As the Lassen County Sheriff ’s Office opens it doors for community members to see the inner workings of the law enforcement building and corresponding jail, attendees also had a chance to learn about what projects and problems the department is facing.
Wednesday, May 24, the sheriff ’s office held it’s annual open house, although this time Lassen County Sheriff Dean Growdon made a presentation to those who remained after on what factors were impacting crime and what the local agency is working on.
A large portion of the presentation focused on what was adding to a crime increase in the area.
Recent justice system reforms, like Proposition 47, and Assembly Bill 109, have assisted in making it more difficult to arrest people and put them in jail.
“These are all huge, huge changes,” Growdon told the crowd.
AB 109 kind of acted as a catalyst for over-crowded prisons, Growdon claimed, with the bill aiding in making some felonies ineligible for state prison. “Now most of these people
stay in jail,” he said.
With Prop. 47, some felonies were reduced to misdemeanors and it also helped to limit the ability of law enforcement to obtain search warrants.
Growdon also stressed how difficult it is to arrest someone for a misdemeanor now if the act is not committed in the presence of an officer.
Additionally, he noted, how law enforcement handles drugs has changed.
“The drug enforcement we pretty much did forever is dead,” he said, adding an example of how when they used to catch someone in possession of illegal drugs, they could use those caught as an informant to reach the drug provider.

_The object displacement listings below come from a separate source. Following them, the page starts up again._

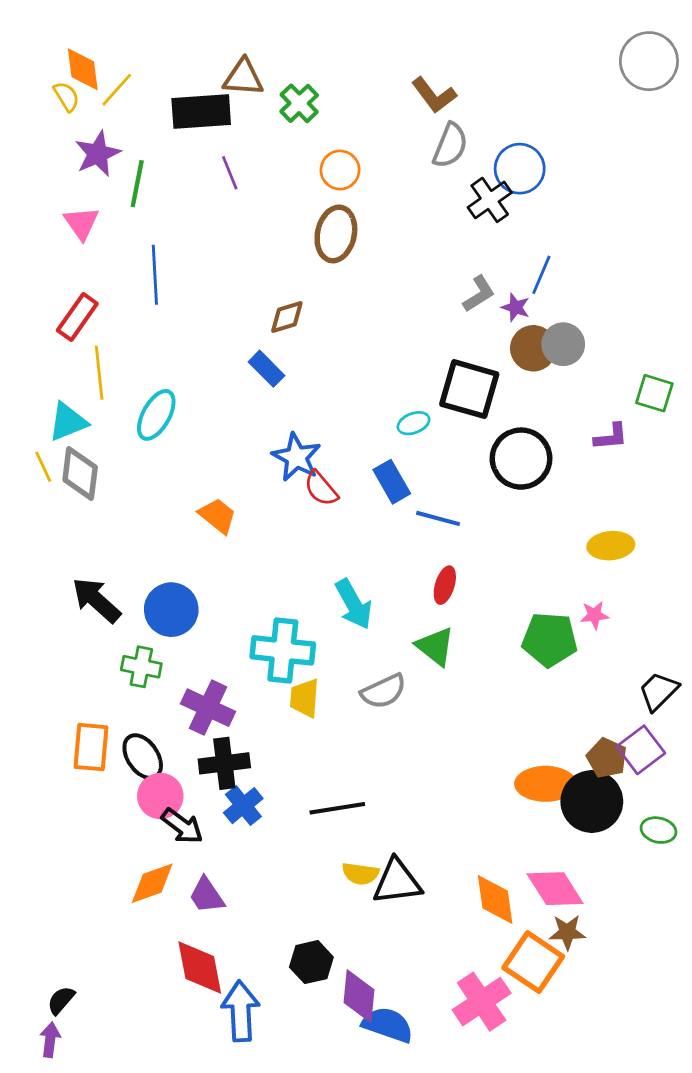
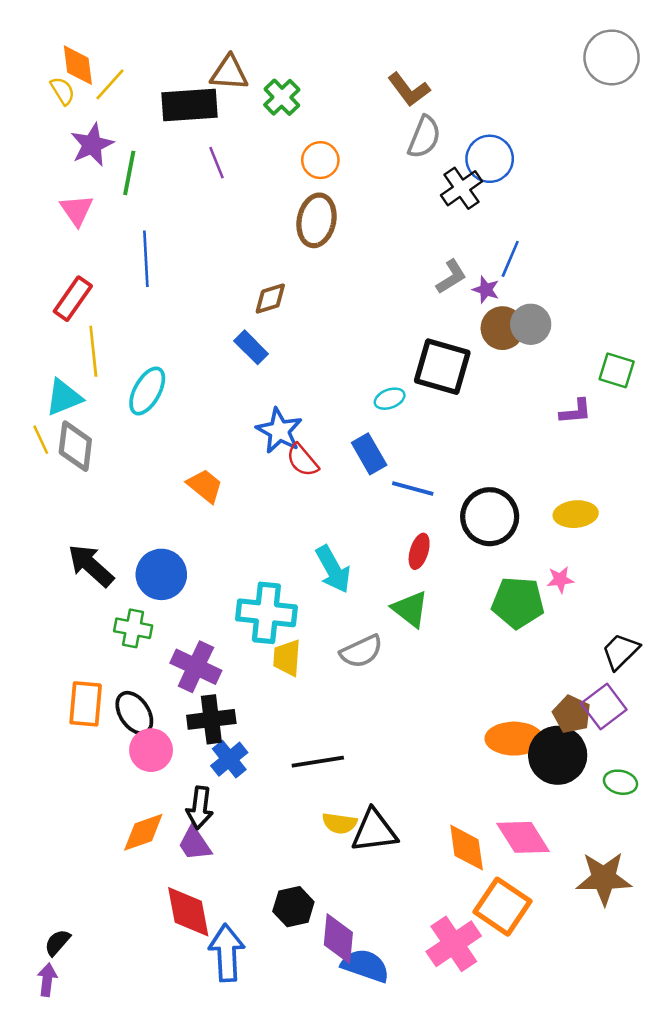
black circle: (521, 459) -> (490, 517), moved
black arrow: (182, 826) -> (200, 808), moved, turned 60
brown star: (567, 932) -> (604, 878), moved, size x1.6

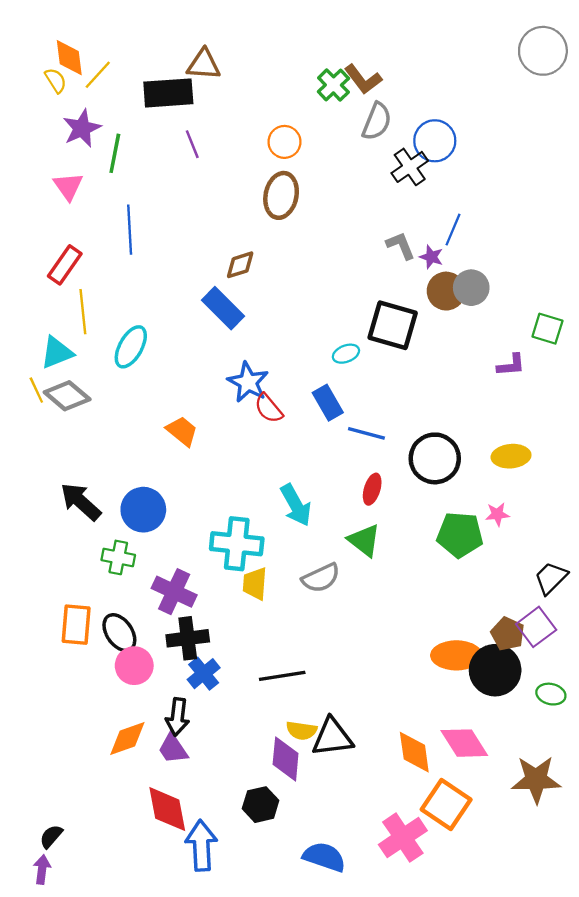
green cross: (282, 97) -> (333, 85), moved
gray L-shape: (451, 277) -> (401, 246), turned -80
blue rectangle: (251, 347) -> (223, 308), size x1.4
gray diamond: (75, 446) -> (67, 396), turned -57
purple diamond: (338, 939) -> (286, 759), moved

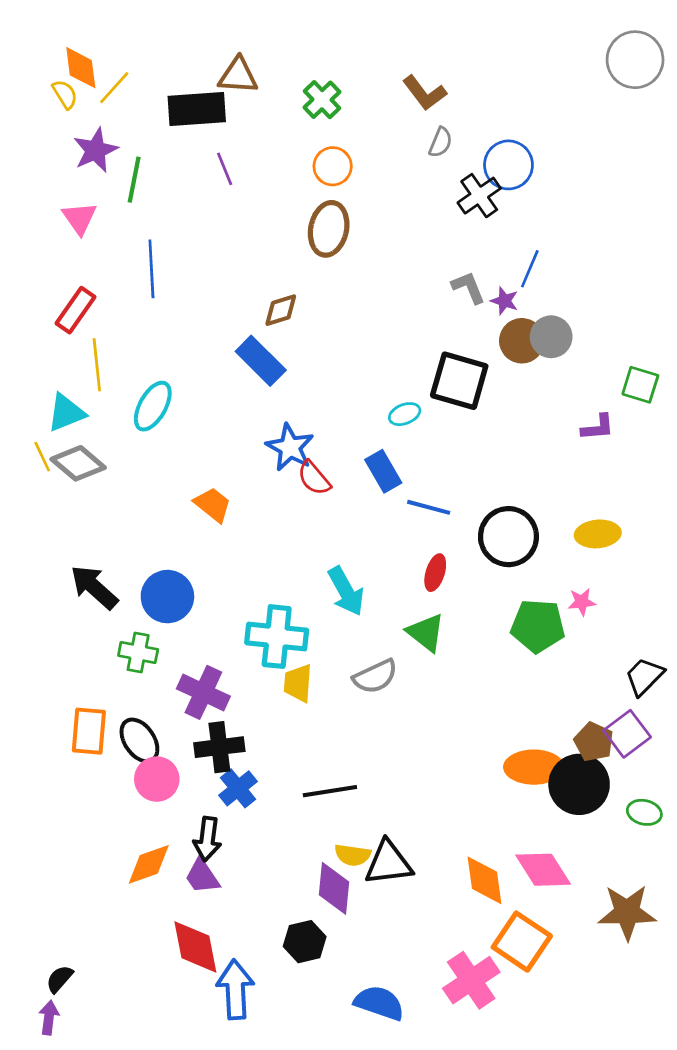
green cross: (333, 85) -> (322, 100), moved
gray semicircle: (377, 121) -> (441, 142), size x0.7

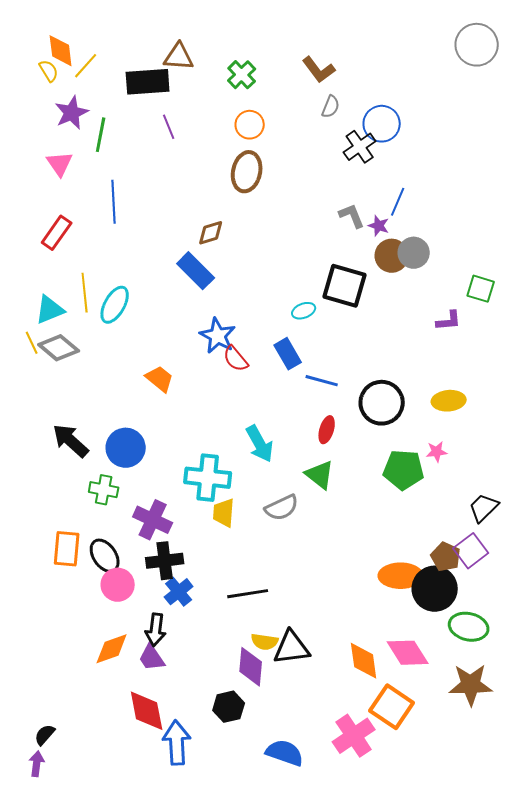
yellow line: (97, 365) -> (85, 293), moved
green ellipse: (644, 812) -> (469, 627), moved, size x1.5

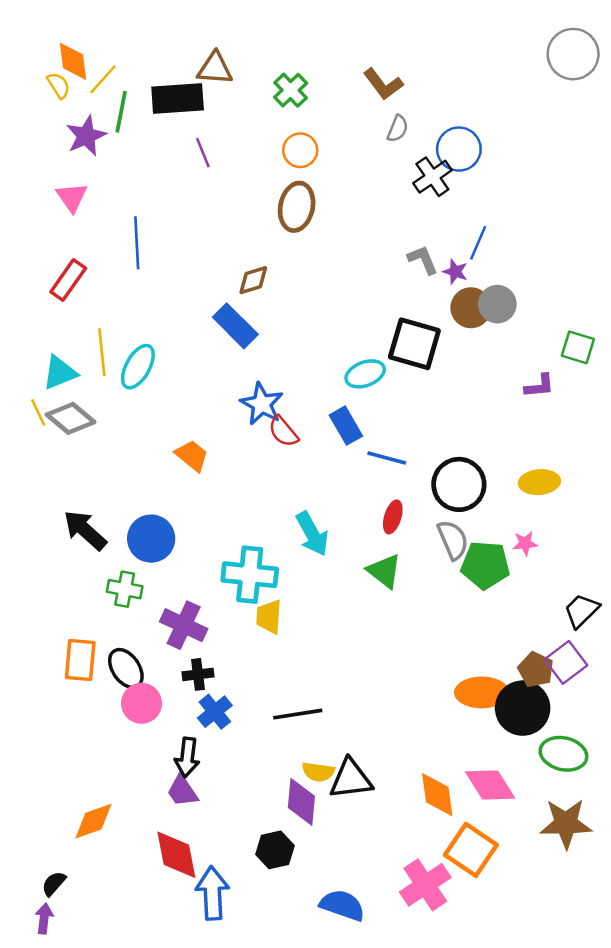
green line: (101, 135) -> (121, 112), moved
cyan ellipse: (304, 311) -> (365, 374), size x1.4
gray semicircle: (282, 508) -> (453, 540), moved, turned -88
black cross: (165, 561) -> (198, 674), size x0.7
orange diamond: (112, 649) -> (93, 821), moved

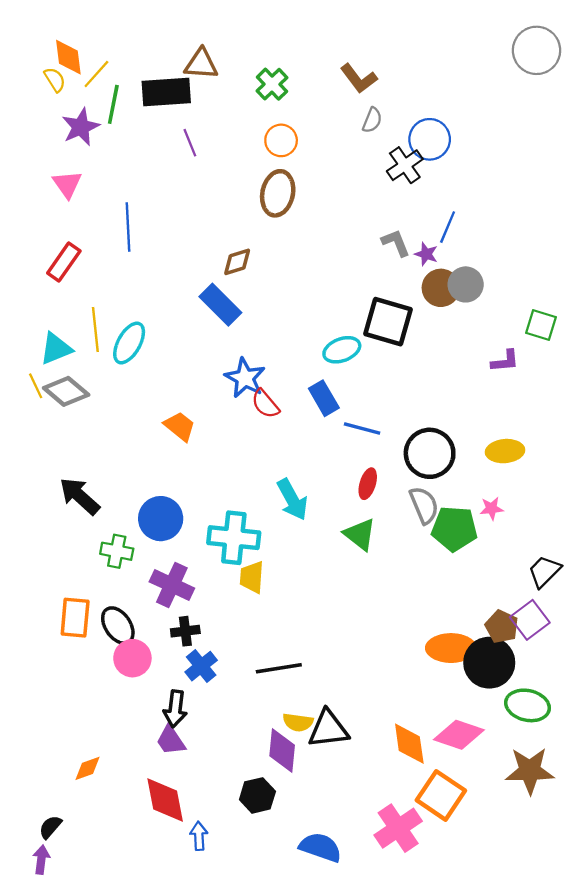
blue circle: (151, 539) -> (161, 519), moved
pink diamond: (490, 785) -> (459, 735), turned -39
orange diamond: (93, 821) -> (87, 768), size x0.7
blue arrow: (212, 893) -> (199, 836), size x0.6

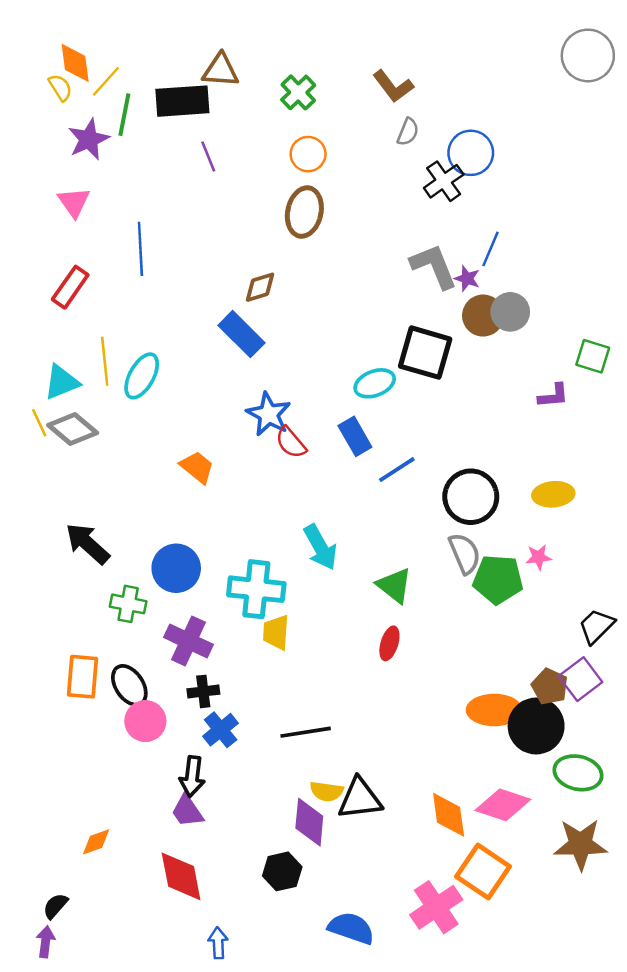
gray L-shape: (396, 243) -> (434, 266), size x1.5
blue line: (362, 429) -> (397, 470), turned -48
red ellipse: (368, 484) -> (389, 643), moved
blue arrow: (199, 836) -> (218, 943), moved

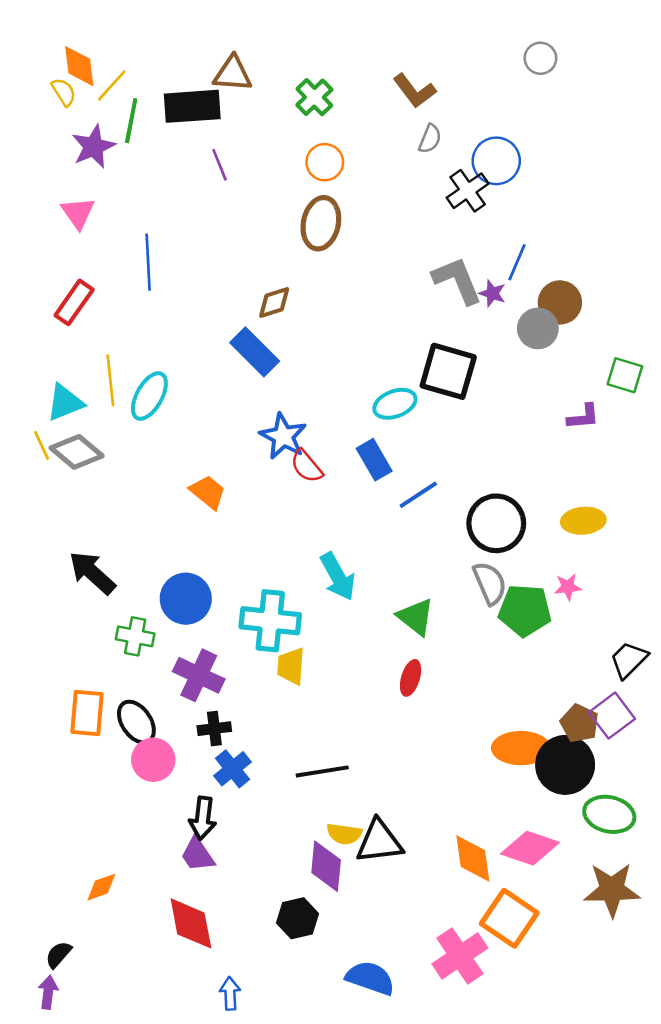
gray circle: (588, 55) -> (540, 58), moved, size x0.6
brown circle: (483, 316) -> (560, 302), moved

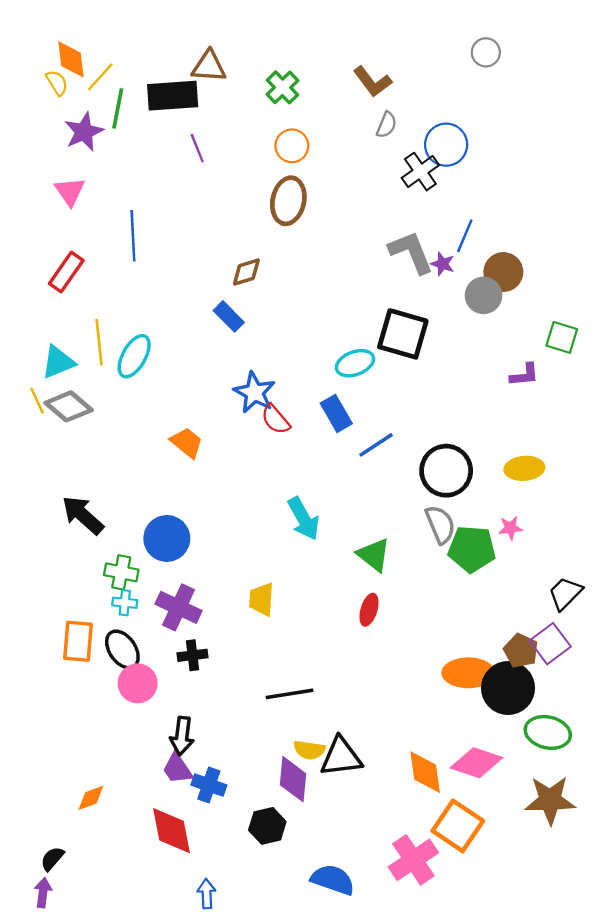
blue rectangle: (255, 352) -> (229, 316), size x0.7
cyan cross: (270, 621) -> (125, 603), moved, size x0.5
blue cross: (233, 769) -> (209, 785), moved, turned -32

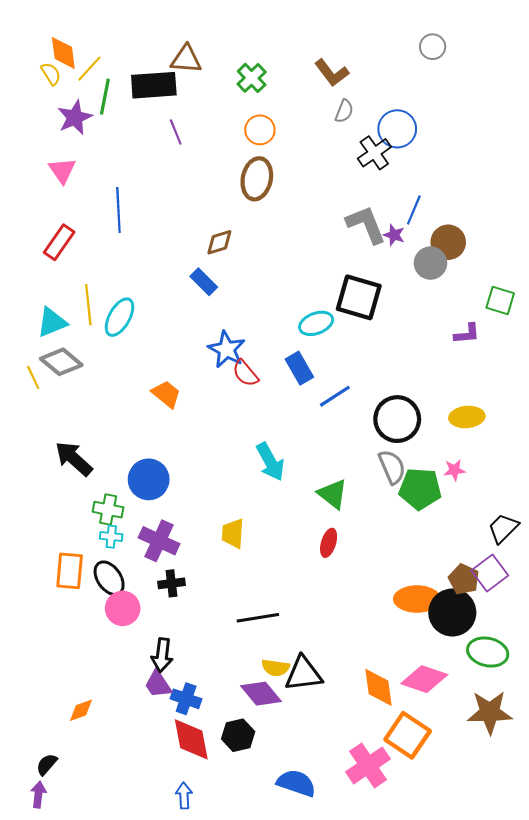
yellow line: (37, 401) -> (33, 377), moved
purple diamond: (293, 779) -> (261, 694), turned -45
red diamond: (171, 831) -> (191, 739), moved

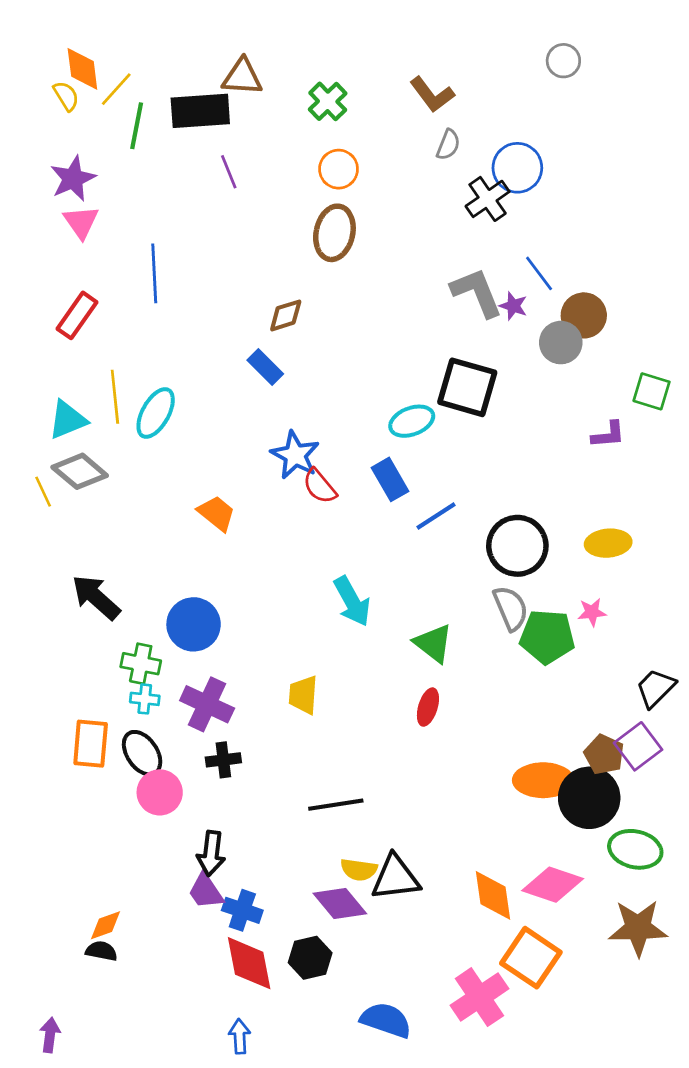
purple star: (75, 117) -> (73, 179), moved
blue line: (414, 210) -> (539, 273), turned -60
black semicircle: (47, 764) -> (101, 951), moved, turned 60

However, now, because of changing legislation, drugs are now a cite and release situation.
Growdon also discussed how Prop. 57, which has yet to affect Lassen County, allows non-violent offenders to get earlier consideration for parole based on a variety of factors.
However, despite legislative changes, and personnel and criminal sophistication, which add to the changing atmosphere, Growdon noted how the local deputies are a great asset to the community.
“We have our people, we have really good people here,” he added, noting the department was putting a focus on hiring local people to patrol.
He also discussed the importance of the department participating in community events to show that they are a positive, helpful agency in the area. “We’re a part of the community,” Growdon added. “We want the kids to like us, we want to show that we’re approachable.”
In addition, during the presentation, Growdon mentioned projects the department was working on, such as updating the 911 system, SWAT equipment, volunteer programs, evidence storage and the jail.